Nella società dell’immagine ci siamo innamorati dei podcast
Sul terzo numero di The Post Internazionale, l'opinione di Valerio Magrelli sul successo sempre più crescente dei podcast
Podcast, parola magica. Lo sviluppo della tecnologia – o, meglio, la ricezione dei suoi dispositivi – svela sempre qualcosa di strepitosamente sorprendente. Chi avrebbe detto, fino a pochi anni fa, che milioni di italiani sarebbero stati così desiderosi di ascoltare conferenze, lezioni, chiacchierate o discussioni registrate?

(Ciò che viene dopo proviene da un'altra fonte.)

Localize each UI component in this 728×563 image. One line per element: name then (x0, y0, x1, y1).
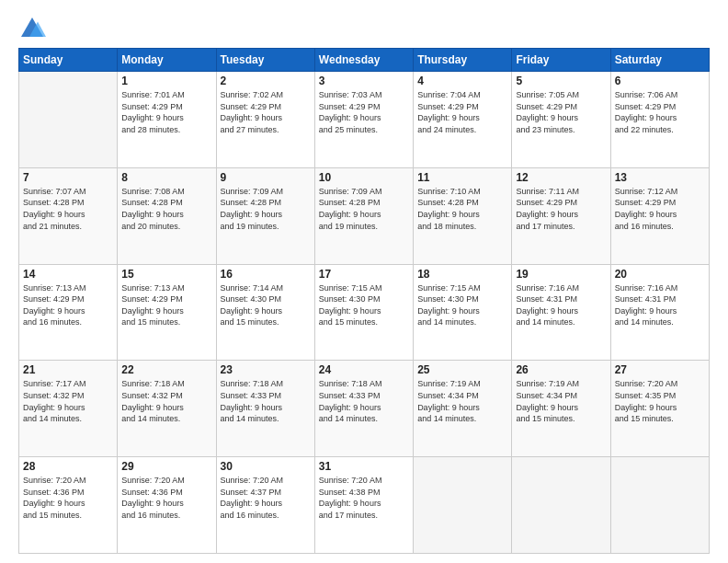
day-info: Sunrise: 7:08 AM Sunset: 4:28 PM Dayligh… (121, 186, 211, 232)
table-row: 30Sunrise: 7:20 AM Sunset: 4:37 PM Dayli… (216, 457, 314, 554)
day-info: Sunrise: 7:15 AM Sunset: 4:30 PM Dayligh… (417, 282, 507, 328)
calendar-week-4: 28Sunrise: 7:20 AM Sunset: 4:36 PM Dayli… (19, 457, 710, 554)
day-number: 24 (319, 363, 409, 376)
table-row: 25Sunrise: 7:19 AM Sunset: 4:34 PM Dayli… (414, 361, 512, 457)
table-row: 7Sunrise: 7:07 AM Sunset: 4:28 PM Daylig… (19, 167, 118, 264)
day-info: Sunrise: 7:09 AM Sunset: 4:28 PM Dayligh… (319, 186, 409, 232)
weekday-friday: Friday (512, 49, 610, 72)
weekday-header-row: SundayMondayTuesdayWednesdayThursdayFrid… (19, 49, 710, 72)
day-info: Sunrise: 7:11 AM Sunset: 4:29 PM Dayligh… (516, 186, 606, 232)
day-info: Sunrise: 7:14 AM Sunset: 4:30 PM Dayligh… (221, 282, 311, 328)
table-row: 11Sunrise: 7:10 AM Sunset: 4:28 PM Dayli… (414, 167, 512, 264)
day-number: 13 (615, 171, 705, 184)
day-info: Sunrise: 7:18 AM Sunset: 4:33 PM Dayligh… (221, 378, 311, 424)
day-info: Sunrise: 7:20 AM Sunset: 4:36 PM Dayligh… (23, 475, 113, 521)
table-row: 23Sunrise: 7:18 AM Sunset: 4:33 PM Dayli… (216, 361, 314, 457)
day-number: 4 (417, 75, 507, 87)
table-row: 12Sunrise: 7:11 AM Sunset: 4:29 PM Dayli… (512, 167, 610, 264)
day-number: 3 (319, 75, 409, 87)
day-number: 27 (615, 363, 705, 376)
day-info: Sunrise: 7:13 AM Sunset: 4:29 PM Dayligh… (23, 282, 113, 328)
table-row: 19Sunrise: 7:16 AM Sunset: 4:31 PM Dayli… (512, 264, 610, 361)
table-row: 16Sunrise: 7:14 AM Sunset: 4:30 PM Dayli… (216, 264, 314, 361)
day-info: Sunrise: 7:07 AM Sunset: 4:28 PM Dayligh… (23, 186, 113, 232)
day-number: 2 (221, 75, 311, 87)
day-info: Sunrise: 7:06 AM Sunset: 4:29 PM Dayligh… (615, 89, 705, 135)
table-row: 22Sunrise: 7:18 AM Sunset: 4:32 PM Dayli… (118, 361, 216, 457)
day-number: 19 (516, 268, 606, 281)
header (18, 15, 710, 42)
table-row: 13Sunrise: 7:12 AM Sunset: 4:29 PM Dayli… (610, 167, 709, 264)
table-row: 17Sunrise: 7:15 AM Sunset: 4:30 PM Dayli… (314, 264, 413, 361)
day-info: Sunrise: 7:20 AM Sunset: 4:35 PM Dayligh… (615, 378, 705, 424)
day-info: Sunrise: 7:15 AM Sunset: 4:30 PM Dayligh… (319, 282, 409, 328)
table-row: 24Sunrise: 7:18 AM Sunset: 4:33 PM Dayli… (314, 361, 413, 457)
day-number: 16 (221, 268, 311, 281)
table-row: 20Sunrise: 7:16 AM Sunset: 4:31 PM Dayli… (610, 264, 709, 361)
day-number: 28 (23, 460, 113, 473)
table-row (414, 457, 512, 554)
day-info: Sunrise: 7:09 AM Sunset: 4:28 PM Dayligh… (221, 186, 311, 232)
table-row: 8Sunrise: 7:08 AM Sunset: 4:28 PM Daylig… (118, 167, 216, 264)
table-row: 14Sunrise: 7:13 AM Sunset: 4:29 PM Dayli… (19, 264, 118, 361)
day-number: 5 (516, 75, 606, 87)
table-row: 21Sunrise: 7:17 AM Sunset: 4:32 PM Dayli… (19, 361, 118, 457)
day-number: 20 (615, 268, 705, 281)
page: SundayMondayTuesdayWednesdayThursdayFrid… (0, 0, 728, 563)
day-number: 8 (121, 171, 211, 184)
table-row: 28Sunrise: 7:20 AM Sunset: 4:36 PM Dayli… (19, 457, 118, 554)
table-row: 18Sunrise: 7:15 AM Sunset: 4:30 PM Dayli… (414, 264, 512, 361)
day-info: Sunrise: 7:18 AM Sunset: 4:33 PM Dayligh… (319, 378, 409, 424)
day-info: Sunrise: 7:20 AM Sunset: 4:38 PM Dayligh… (319, 475, 409, 521)
day-info: Sunrise: 7:03 AM Sunset: 4:29 PM Dayligh… (319, 89, 409, 135)
table-row: 15Sunrise: 7:13 AM Sunset: 4:29 PM Dayli… (118, 264, 216, 361)
day-number: 23 (221, 363, 311, 376)
day-number: 11 (417, 171, 507, 184)
day-info: Sunrise: 7:20 AM Sunset: 4:37 PM Dayligh… (221, 475, 311, 521)
day-number: 9 (221, 171, 311, 184)
table-row: 26Sunrise: 7:19 AM Sunset: 4:34 PM Dayli… (512, 361, 610, 457)
day-info: Sunrise: 7:12 AM Sunset: 4:29 PM Dayligh… (615, 186, 705, 232)
table-row: 31Sunrise: 7:20 AM Sunset: 4:38 PM Dayli… (314, 457, 413, 554)
calendar-week-3: 21Sunrise: 7:17 AM Sunset: 4:32 PM Dayli… (19, 361, 710, 457)
table-row: 5Sunrise: 7:05 AM Sunset: 4:29 PM Daylig… (512, 72, 610, 168)
day-info: Sunrise: 7:02 AM Sunset: 4:29 PM Dayligh… (221, 89, 311, 135)
day-number: 7 (23, 171, 113, 184)
table-row: 27Sunrise: 7:20 AM Sunset: 4:35 PM Dayli… (610, 361, 709, 457)
table-row: 1Sunrise: 7:01 AM Sunset: 4:29 PM Daylig… (118, 72, 216, 168)
day-info: Sunrise: 7:01 AM Sunset: 4:29 PM Dayligh… (121, 89, 211, 135)
logo (18, 15, 50, 42)
day-number: 29 (121, 460, 211, 473)
day-info: Sunrise: 7:20 AM Sunset: 4:36 PM Dayligh… (121, 475, 211, 521)
day-number: 12 (516, 171, 606, 184)
table-row: 4Sunrise: 7:04 AM Sunset: 4:29 PM Daylig… (414, 72, 512, 168)
table-row (512, 457, 610, 554)
table-row: 2Sunrise: 7:02 AM Sunset: 4:29 PM Daylig… (216, 72, 314, 168)
table-row: 3Sunrise: 7:03 AM Sunset: 4:29 PM Daylig… (314, 72, 413, 168)
table-row: 6Sunrise: 7:06 AM Sunset: 4:29 PM Daylig… (610, 72, 709, 168)
table-row: 29Sunrise: 7:20 AM Sunset: 4:36 PM Dayli… (118, 457, 216, 554)
weekday-monday: Monday (118, 49, 216, 72)
calendar-week-0: 1Sunrise: 7:01 AM Sunset: 4:29 PM Daylig… (19, 72, 710, 168)
day-number: 10 (319, 171, 409, 184)
calendar-week-2: 14Sunrise: 7:13 AM Sunset: 4:29 PM Dayli… (19, 264, 710, 361)
day-number: 31 (319, 460, 409, 473)
weekday-saturday: Saturday (610, 49, 709, 72)
day-info: Sunrise: 7:17 AM Sunset: 4:32 PM Dayligh… (23, 378, 113, 424)
weekday-tuesday: Tuesday (216, 49, 314, 72)
logo-icon (18, 15, 46, 42)
day-info: Sunrise: 7:10 AM Sunset: 4:28 PM Dayligh… (417, 186, 507, 232)
day-info: Sunrise: 7:19 AM Sunset: 4:34 PM Dayligh… (417, 378, 507, 424)
weekday-sunday: Sunday (19, 49, 118, 72)
day-info: Sunrise: 7:05 AM Sunset: 4:29 PM Dayligh… (516, 89, 606, 135)
table-row (19, 72, 118, 168)
day-info: Sunrise: 7:16 AM Sunset: 4:31 PM Dayligh… (615, 282, 705, 328)
day-number: 14 (23, 268, 113, 281)
day-number: 21 (23, 363, 113, 376)
day-number: 17 (319, 268, 409, 281)
day-number: 25 (417, 363, 507, 376)
day-number: 30 (221, 460, 311, 473)
table-row (610, 457, 709, 554)
weekday-thursday: Thursday (414, 49, 512, 72)
weekday-wednesday: Wednesday (314, 49, 413, 72)
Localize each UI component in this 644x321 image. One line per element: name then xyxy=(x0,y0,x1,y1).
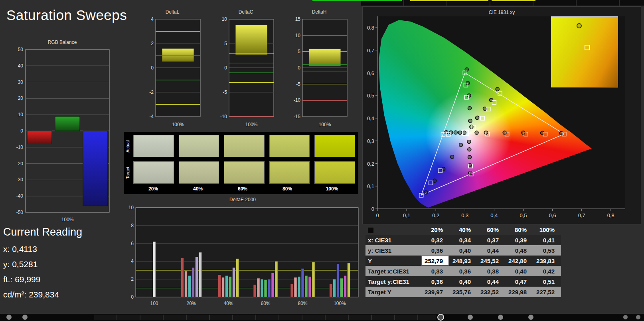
swatch-target-80% xyxy=(269,161,310,184)
measured-point xyxy=(475,131,478,135)
table-row-label: Target y:CIE31 xyxy=(365,276,421,287)
nav-dot-active[interactable] xyxy=(437,314,444,321)
svg-text:2: 2 xyxy=(151,41,154,46)
swatch-actual-100% xyxy=(314,135,355,157)
bar-green xyxy=(55,116,80,131)
table-cell: 0,38 xyxy=(477,266,505,276)
deltae-bar xyxy=(261,279,263,297)
deltae-bar xyxy=(312,262,315,297)
svg-text:100%: 100% xyxy=(319,122,331,127)
table-row: x: CIE310,320,340,370,390,41 xyxy=(365,235,561,245)
svg-text:8: 8 xyxy=(131,223,134,228)
table-cell: 232,52 xyxy=(477,287,505,297)
deltae-bar xyxy=(153,242,156,297)
table-cell: 0,42 xyxy=(533,266,561,276)
deltae-bar xyxy=(333,279,336,297)
measurement-table: 20%40%60%80%100%x: CIE310,320,340,370,39… xyxy=(365,224,561,297)
measured-point xyxy=(468,107,472,110)
table-row: Target Y239,97235,76232,52229,98227,52 xyxy=(365,287,561,297)
svg-text:-5: -5 xyxy=(223,89,227,95)
table-cell: 0,37 xyxy=(477,235,505,245)
reading-y: y: 0,5281 xyxy=(3,257,82,272)
reading-x: x: 0,4113 xyxy=(3,242,82,257)
deltae-bar xyxy=(290,283,293,297)
top-toolbar xyxy=(0,0,644,6)
swatch-actual-60% xyxy=(224,135,265,157)
svg-text:100%: 100% xyxy=(245,122,258,127)
svg-text:0,6: 0,6 xyxy=(549,212,556,218)
svg-text:10: 10 xyxy=(128,205,134,210)
measured-point xyxy=(503,131,506,135)
bar-red xyxy=(27,131,52,144)
nav-dot-5[interactable] xyxy=(498,315,503,320)
svg-text:0,7: 0,7 xyxy=(367,48,374,54)
svg-text:0,8: 0,8 xyxy=(367,25,374,31)
svg-text:0,6: 0,6 xyxy=(367,70,374,76)
deltae-bar xyxy=(233,268,235,297)
deltae-bar xyxy=(348,263,350,297)
nav-dot-2[interactable] xyxy=(22,315,28,320)
svg-text:-10: -10 xyxy=(16,145,24,150)
measured-point xyxy=(424,191,428,194)
svg-text:0,2: 0,2 xyxy=(432,212,439,218)
svg-text:5: 5 xyxy=(298,49,300,54)
table-cell: 0,40 xyxy=(505,266,533,276)
target-point xyxy=(480,116,484,120)
svg-text:0,5: 0,5 xyxy=(520,212,527,218)
deltae-bar xyxy=(185,271,188,297)
deltac-title: DeltaC xyxy=(215,9,276,15)
rgb-balance-panel: RGB Balance -50-40-30-20-100102030405010… xyxy=(11,39,113,224)
svg-text:2: 2 xyxy=(131,276,134,282)
table-cell: 0,36 xyxy=(421,276,449,287)
delta-range-bar xyxy=(235,25,267,55)
inset-target-point xyxy=(585,45,590,50)
svg-text:30: 30 xyxy=(18,79,24,85)
settings-dot-2[interactable] xyxy=(636,315,640,319)
swatch-actual-40% xyxy=(179,135,219,157)
bottom-tab-strip[interactable] xyxy=(94,315,436,320)
nav-dot-6[interactable] xyxy=(528,315,533,320)
nav-dot-4[interactable] xyxy=(468,315,473,320)
deltae2000-title: DeltaE 2000 xyxy=(124,196,362,203)
table-cell: 239,97 xyxy=(421,287,449,297)
app-screen: Saturation Sweeps RGB Balance -50-40-30-… xyxy=(0,0,644,321)
deltae-bar xyxy=(196,257,198,297)
rgb-balance-title: RGB Balance xyxy=(11,39,113,46)
svg-text:-15: -15 xyxy=(294,114,301,119)
svg-text:40%: 40% xyxy=(223,301,233,306)
selected-cell[interactable]: 252,79 xyxy=(421,256,449,266)
svg-text:-10: -10 xyxy=(294,97,301,103)
svg-text:80%: 80% xyxy=(298,301,307,306)
deltae-bar xyxy=(264,280,267,297)
measured-point xyxy=(468,119,472,123)
current-reading: Current Reading x: 0,4113 y: 0,5281 fL: … xyxy=(3,226,82,302)
svg-text:0: 0 xyxy=(298,65,300,71)
measured-point xyxy=(476,116,479,119)
measured-point xyxy=(541,131,544,135)
deltac-chart: -10-50510100% xyxy=(215,15,276,129)
deltae-bar xyxy=(257,278,260,297)
nav-dot-1[interactable] xyxy=(6,315,12,320)
table-row-label: Y xyxy=(365,256,421,266)
table-cell: 0,34 xyxy=(449,235,477,245)
swatch-target-40% xyxy=(179,161,219,184)
measured-point xyxy=(458,131,462,135)
deltae-bar xyxy=(330,283,332,297)
svg-text:100: 100 xyxy=(150,301,158,306)
rgb-balance-chart: -50-40-30-20-1001020304050100% xyxy=(11,46,112,224)
deltae2000-chart: 024681010020%40%60%80%100% xyxy=(124,203,361,310)
settings-dot-1[interactable] xyxy=(623,315,628,319)
svg-text:-10: -10 xyxy=(220,114,227,119)
svg-text:100%: 100% xyxy=(334,301,346,306)
deltae-bar xyxy=(344,275,347,297)
table-cell: 0,36 xyxy=(421,245,449,256)
deltae-bar xyxy=(308,277,311,297)
swatch-actual-20% xyxy=(133,135,174,157)
deltae-bar xyxy=(294,277,297,297)
deltae-bar xyxy=(337,264,340,297)
toolbar-indicator-green xyxy=(312,0,402,1)
table-header-row: 20%40%60%80%100% xyxy=(365,224,561,235)
svg-text:0: 0 xyxy=(376,212,379,218)
current-reading-heading: Current Reading xyxy=(3,226,82,238)
table-cell: 0,40 xyxy=(449,276,477,287)
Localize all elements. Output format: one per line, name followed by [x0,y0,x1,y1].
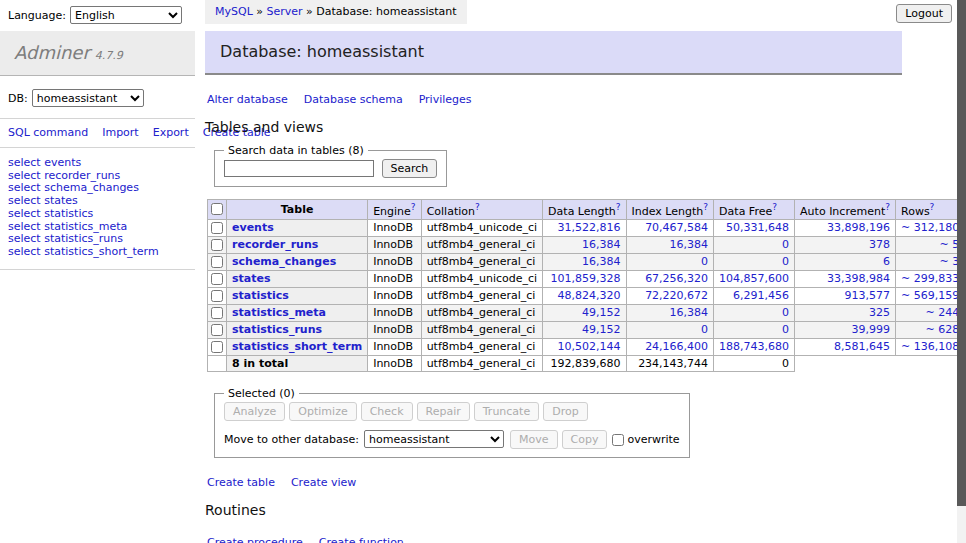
cell-data-free: 0 [714,236,795,253]
table-link-statistics[interactable]: statistics [232,289,289,302]
select-all-checkbox[interactable] [211,203,223,215]
cell-index-length: 67,256,320 [626,270,714,287]
table-link-statistics-short-term[interactable]: statistics_short_term [232,340,362,353]
cell-rows: ~ 244 [896,304,965,321]
selected-buttons: AnalyzeOptimizeCheckRepairTruncateDrop [224,402,680,421]
cell-table-name: statistics [227,287,368,304]
analyze-button[interactable]: Analyze [224,402,285,421]
cell-auto-increment: 33,898,196 [795,219,896,236]
table-body: eventsInnoDButf8mb4_unicode_ci31,522,816… [208,219,966,355]
row-checkbox-statistics-meta[interactable] [211,307,223,319]
db-select[interactable]: homeassistant [32,89,144,107]
tables-table: TableEngine?Collation?Data Length?Index … [207,199,966,372]
table-row-schema-changes: schema_changesInnoDButf8mb4_general_ci16… [208,253,966,270]
sidebar-item-select-states[interactable]: select states [8,195,187,208]
table-link-schema-changes[interactable]: schema_changes [232,255,336,268]
move-db-select[interactable]: homeassistant [364,430,504,448]
cell-rows: ~ 136,108 [896,338,965,355]
search-legend: Search data in tables (8) [224,144,368,157]
cell-data-length: 16,384 [543,236,626,253]
db-row: DB:homeassistant [8,89,195,107]
create-link-create-table[interactable]: Create table [207,476,275,489]
create-link-create-view[interactable]: Create view [291,476,356,489]
table-total-row: 8 in totalInnoDButf8mb4_general_ci192,83… [208,355,966,371]
main-content: MySQL » Server » Database: homeassistant… [205,0,902,543]
row-checkbox-statistics[interactable] [211,290,223,302]
search-fieldset: Search data in tables (8) Search [214,144,447,187]
total-engine: InnoDB [368,355,421,371]
cell-data-free: 50,331,648 [714,219,795,236]
row-checkbox-statistics-short-term[interactable] [211,341,223,353]
cell-table-name: statistics_short_term [227,338,368,355]
overwrite-checkbox[interactable] [612,434,624,446]
language-row: Language:English [0,0,195,24]
sidebar-action-export[interactable]: Export [153,126,189,139]
db-link-database-schema[interactable]: Database schema [304,93,403,106]
breadcrumb-item-mysql[interactable]: MySQL [215,5,253,18]
help-link[interactable]: ? [411,202,416,212]
table-link-events[interactable]: events [232,221,274,234]
optimize-button[interactable]: Optimize [289,402,356,421]
move-button[interactable]: Move [510,430,558,449]
table-link-statistics-meta[interactable]: statistics_meta [232,306,326,319]
cell-engine: InnoDB [368,253,421,270]
sidebar-item-select-events[interactable]: select events [8,157,187,170]
help-link[interactable]: ? [885,202,890,212]
routine-link-create-procedure[interactable]: Create procedure [207,536,303,543]
adminer-window: Language:English Adminer4.7.9 DB:homeass… [0,0,966,543]
table-link-recorder-runs[interactable]: recorder_runs [232,238,318,251]
col-header-data-free: Data Free? [714,200,795,220]
repair-button[interactable]: Repair [417,402,470,421]
help-link[interactable]: ? [616,202,621,212]
cell-collation: utf8mb4_general_ci [421,321,542,338]
divider [0,147,195,148]
truncate-button[interactable]: Truncate [474,402,539,421]
breadcrumb-item-server[interactable]: Server [267,5,303,18]
table-link-statistics-runs[interactable]: statistics_runs [232,323,322,336]
help-link[interactable]: ? [475,202,480,212]
cell-engine: InnoDB [368,321,421,338]
sidebar-item-select-statistics-short-term[interactable]: select statistics_short_term [8,246,187,259]
selected-legend: Selected (0) [224,387,299,400]
copy-button[interactable]: Copy [562,430,608,449]
row-checkbox-statistics-runs[interactable] [211,324,223,336]
search-input[interactable] [224,160,374,177]
check-button[interactable]: Check [361,402,413,421]
drop-button[interactable]: Drop [543,402,587,421]
table-header-row: TableEngine?Collation?Data Length?Index … [208,200,966,220]
row-checkbox-recorder-runs[interactable] [211,239,223,251]
help-link[interactable]: ? [930,202,935,212]
help-link[interactable]: ? [703,202,708,212]
cell-collation: utf8mb4_general_ci [421,287,542,304]
scrollbar-thumb[interactable] [957,0,966,506]
table-link-states[interactable]: states [232,272,271,285]
language-select[interactable]: English [70,6,182,24]
cell-index-length: 24,166,400 [626,338,714,355]
language-label: Language: [8,9,66,22]
cell-data-length: 101,859,328 [543,270,626,287]
cell-data-length: 48,824,320 [543,287,626,304]
divider [0,269,195,270]
sidebar-action-import[interactable]: Import [102,126,139,139]
cell-engine: InnoDB [368,270,421,287]
cell-data-free: 6,291,456 [714,287,795,304]
sidebar-item-select-statistics[interactable]: select statistics [8,208,187,221]
table-row-statistics-short-term: statistics_short_termInnoDButf8mb4_gener… [208,338,966,355]
search-button[interactable]: Search [382,159,438,178]
row-checkbox-events[interactable] [211,222,223,234]
help-link[interactable]: ? [772,202,777,212]
tables-section-title: Tables and views [205,119,902,135]
logout-button[interactable]: Logout [896,4,952,23]
col-header-rows: Rows? [896,200,965,220]
cell-data-free: 0 [714,304,795,321]
col-header-index-length: Index Length? [626,200,714,220]
cell-engine: InnoDB [368,338,421,355]
db-link-alter-database[interactable]: Alter database [207,93,288,106]
row-checkbox-states[interactable] [211,273,223,285]
db-link-privileges[interactable]: Privileges [419,93,472,106]
routine-link-create-function[interactable]: Create function [319,536,404,543]
row-checkbox-schema-changes[interactable] [211,256,223,268]
sidebar-action-sql-command[interactable]: SQL command [8,126,88,139]
total-data-length: 192,839,680 [543,355,626,371]
routines-section-title: Routines [205,502,902,518]
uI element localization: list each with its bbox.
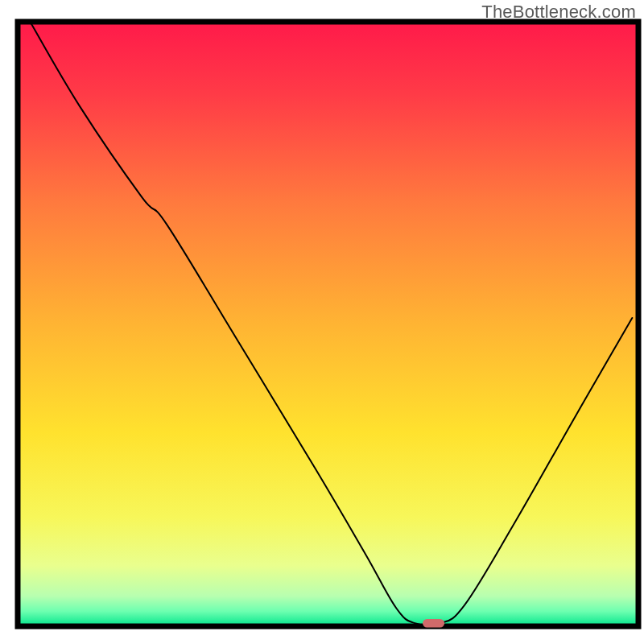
- optimal-marker: [423, 619, 444, 628]
- chart-container: { "watermark": "TheBottleneck.com", "cha…: [0, 0, 644, 644]
- bottleneck-chart: [0, 0, 644, 644]
- watermark-text: TheBottleneck.com: [481, 2, 636, 23]
- gradient-background: [18, 22, 638, 626]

Siamo di fronte a qualcosa di simile a quanto accadde con l’avvento degli smartphone: come ha mostrato Maurizio Ferraris, un apparecchio nato per la voce si è rivelato poi il miglior veicolo per la trasmissione scritta. Di fronte alla possibilità di comunicare oralmente hanno prevalso, al contrario, il segno, il disegno, il tweet e l’emoticon. Ma torniamo ai podcast.
In evidente reazione al contesto superficiale e frivolo degli altri mass media (una specie di vero e proprio aerosol discorsivo) sempre più utenti sollecitano forme di approfondimento di nuovo genere. Qui non si tratta di leggere un saggio, bensì di farselo raccontare: non bisogna studiare un argomento, ma affidarsi a chi quell’argomento lo ha già assimilato e ha dunque l’abilità di trasmetterlo in maniera facilmente comprensibile. È appunto ciò che si chiama divulgazione.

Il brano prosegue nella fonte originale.